Yes, it was kinda refactoring for bigger client and his use case with bigger data. I implemented slightly different order in input data, so it now does work more serially than parallel, yes, it takes less memory, and is more cache-friendly. But that's not all.
I also moved it from row-oriented CSV to column oriented. You say good refactor! Yeah, i think so, too. Yes, that uses Clickhouse as a DB. Native Clickhouse column-oriented wire format vs any human oriented format. Yes, I gave it Clickhouse C++ source, because format however stable, is not documented in the "documentation". Yes, it created custom-tailored serializer and de-serializer, including dictionaries (low cardinality columns). Yes, i explained what I expect from it.
Yes, I asked LLM to not implement data transfer objects. Instead, it reads directly from Clickhouse native wire format, without allocations, and writes Clickhouse native wire format, without allocations. It allocates slightly when processing data itself, but I optimized it too.
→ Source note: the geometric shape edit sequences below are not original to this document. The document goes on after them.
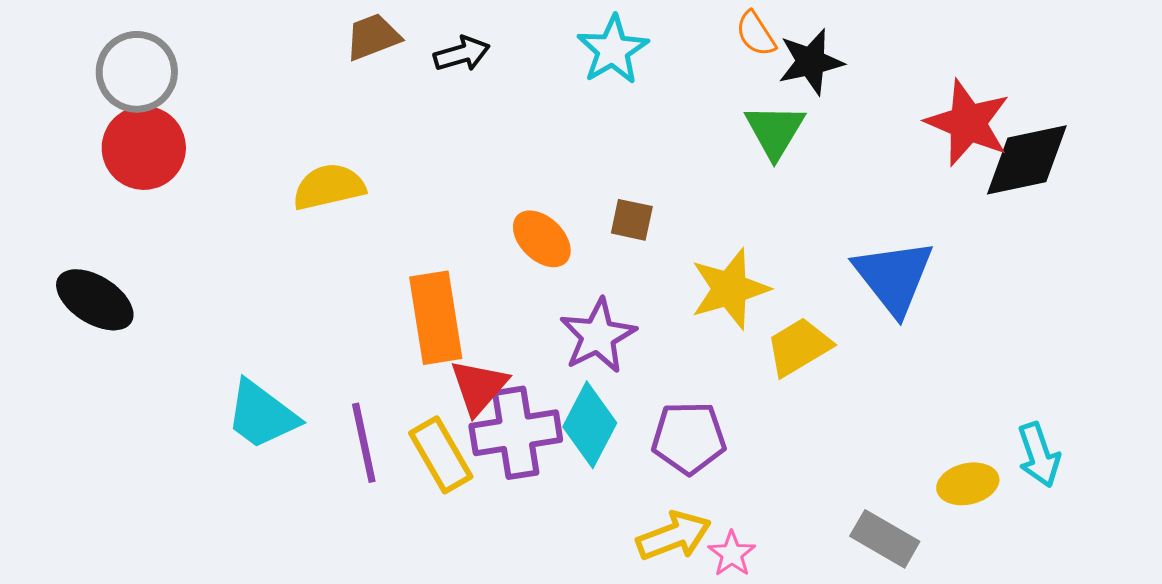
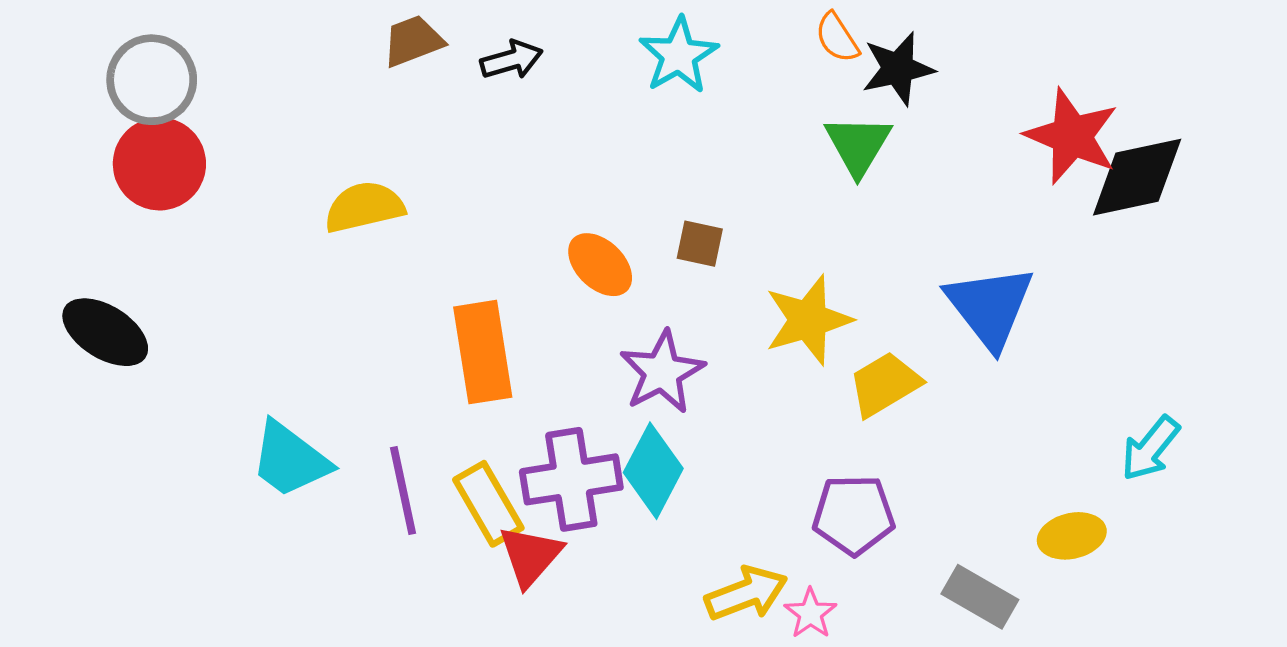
red triangle: (479, 387) -> (530, 556), moved
purple pentagon: (689, 438) -> (854, 515), moved
cyan arrow: (1039, 455) -> (1150, 448), moved, turned 58

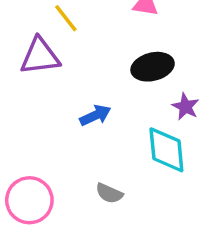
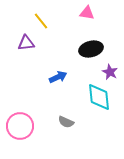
purple triangle: (40, 56) -> (26, 43), size x0.7

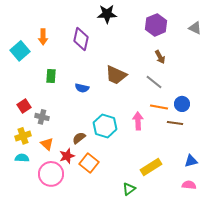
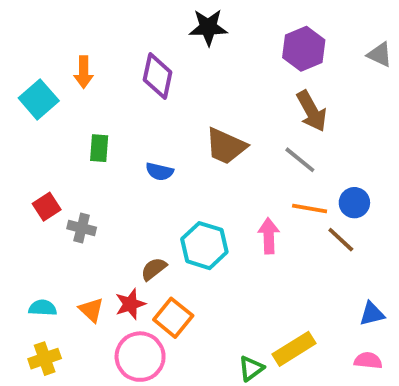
brown arrow: (160, 57) -> (312, 111), size x1.5
brown line: (175, 123) -> (341, 240), turned 35
yellow cross: (23, 136) -> (45, 359), moved
orange triangle: (47, 144) -> (91, 310), moved
yellow rectangle: (151, 167) -> (294, 349), moved
pink circle: (51, 174) -> (140, 357), moved

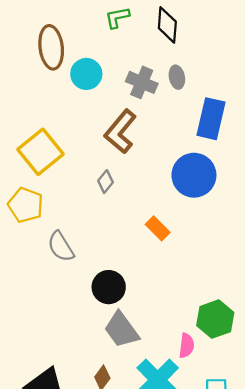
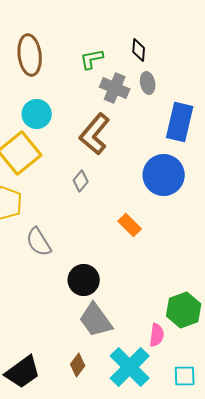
green L-shape: (117, 17) -> (92, 59), moved
black diamond: (167, 25) -> (139, 50), moved, size x0.7
cyan circle: (86, 74) -> (37, 114), moved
Code did few passes on data, I asked LLM to perform loop fusion and do all in one pass, because, as a human, that would complicate code, and was not done before, but the client is important, you know.
It contained some suboptimal data layout IN ITS CORE, too. I played and measured several layouts, by just changing it (adding/removing few indirections here and there), all code using this CORE DATA was adapted automatically, so I did quite a few iterations evaluating best one during that morning.
Already efficient code became 20 times faster. Not because it was not efficient. But because it was legacy, human oriented, well designed, and it worked, it was java, even with fast parser/processor optimizations, reduced allocations etc - it was long maintained, it was an asset.
I just applied some transformations to it, in mostly automatic way. Yes, I can do that again.
This is called supercompilation, guys. It can be automated these days. Legacy is original generic program. Like they synthesized rocket engine using AI (see news and pictures circa year ago), we can synthesize supercompiled programs from single legacy source, given various boundary conditions.
My congratulations!
NB Supercompilation is not a cool word, it's quite old concept in IT, for example see https://sites.google.com/site/keldyshscp/Home/supercompilerconcept
PS on the "this code is liability now". Nope. Cost of maintaining this code TODAY is radically lower than ever before.